**Exercise instructions**.
Pick out and copy every line below that has the word "carga".

**Records for processing**.
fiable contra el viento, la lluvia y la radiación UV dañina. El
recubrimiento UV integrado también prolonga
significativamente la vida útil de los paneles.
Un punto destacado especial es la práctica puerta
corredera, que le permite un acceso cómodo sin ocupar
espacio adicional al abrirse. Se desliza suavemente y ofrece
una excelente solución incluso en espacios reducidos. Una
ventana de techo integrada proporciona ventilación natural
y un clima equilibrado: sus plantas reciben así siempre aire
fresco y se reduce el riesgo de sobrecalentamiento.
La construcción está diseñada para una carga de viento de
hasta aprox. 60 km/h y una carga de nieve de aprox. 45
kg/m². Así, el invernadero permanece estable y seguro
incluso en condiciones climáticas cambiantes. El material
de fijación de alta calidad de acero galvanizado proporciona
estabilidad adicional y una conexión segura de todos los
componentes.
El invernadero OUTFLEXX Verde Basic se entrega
* * *
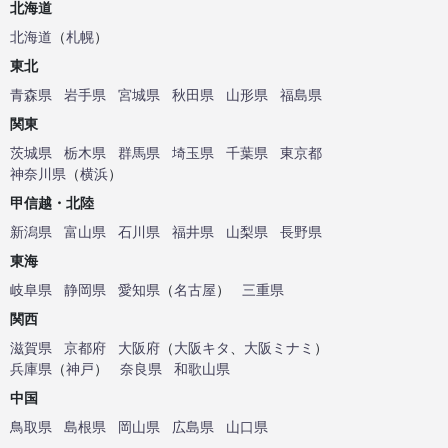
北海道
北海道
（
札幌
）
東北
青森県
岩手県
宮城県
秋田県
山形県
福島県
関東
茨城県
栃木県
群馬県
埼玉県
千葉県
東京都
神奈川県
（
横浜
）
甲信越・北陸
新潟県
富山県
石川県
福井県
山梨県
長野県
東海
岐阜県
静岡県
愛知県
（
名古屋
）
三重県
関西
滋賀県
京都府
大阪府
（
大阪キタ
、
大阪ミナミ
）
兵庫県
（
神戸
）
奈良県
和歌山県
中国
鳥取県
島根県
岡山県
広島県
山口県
* * *
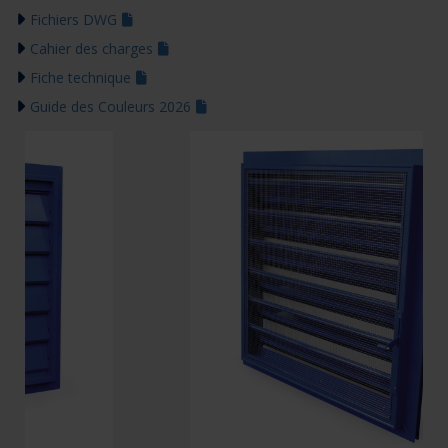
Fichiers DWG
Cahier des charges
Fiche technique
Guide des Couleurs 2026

**Exercise output**.
La construcción está diseñada para una carga de viento de
hasta aprox. 60 km/h y una carga de nieve de aprox. 45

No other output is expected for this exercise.